§ **Task to carry out**: Using the data that follows, return exactly the lines from the one that contains "Политика конфиденциальности (856, 1354)" through the one that contains "[ author ] (399, 199)", ends included.
[Opening Material provided section]
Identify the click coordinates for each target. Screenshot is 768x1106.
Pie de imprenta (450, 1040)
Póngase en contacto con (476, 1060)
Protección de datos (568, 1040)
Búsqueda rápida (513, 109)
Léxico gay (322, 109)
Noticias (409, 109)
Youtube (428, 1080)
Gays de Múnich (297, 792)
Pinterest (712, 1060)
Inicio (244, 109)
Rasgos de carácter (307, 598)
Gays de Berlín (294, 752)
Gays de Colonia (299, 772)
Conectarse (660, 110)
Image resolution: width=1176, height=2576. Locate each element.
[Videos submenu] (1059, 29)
[Closing Material provided section]
[Opening Material provided section]
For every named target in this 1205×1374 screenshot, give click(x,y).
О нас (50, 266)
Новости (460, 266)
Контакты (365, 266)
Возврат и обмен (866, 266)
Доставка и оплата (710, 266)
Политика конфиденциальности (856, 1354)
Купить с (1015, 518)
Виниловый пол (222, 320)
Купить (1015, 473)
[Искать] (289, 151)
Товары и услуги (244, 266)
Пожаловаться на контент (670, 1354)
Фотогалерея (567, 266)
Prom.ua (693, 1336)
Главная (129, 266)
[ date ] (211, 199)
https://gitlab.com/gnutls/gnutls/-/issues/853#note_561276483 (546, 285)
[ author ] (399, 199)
[Closing Material provided section]
§ **Task answer**:
Политика конфиденциальности (856, 1354)
Купить с (1015, 518)
Виниловый пол (222, 320)
Купить (1015, 473)
[Искать] (289, 151)
Товары и услуги (244, 266)
Пожаловаться на контент (670, 1354)
Фотогалерея (567, 266)
Prom.ua (693, 1336)
Главная (129, 266)
[ date ] (211, 199)
https://gitlab.com/gnutls/gnutls/-/issues/853#note_561276483 (546, 285)
[ author ] (399, 199)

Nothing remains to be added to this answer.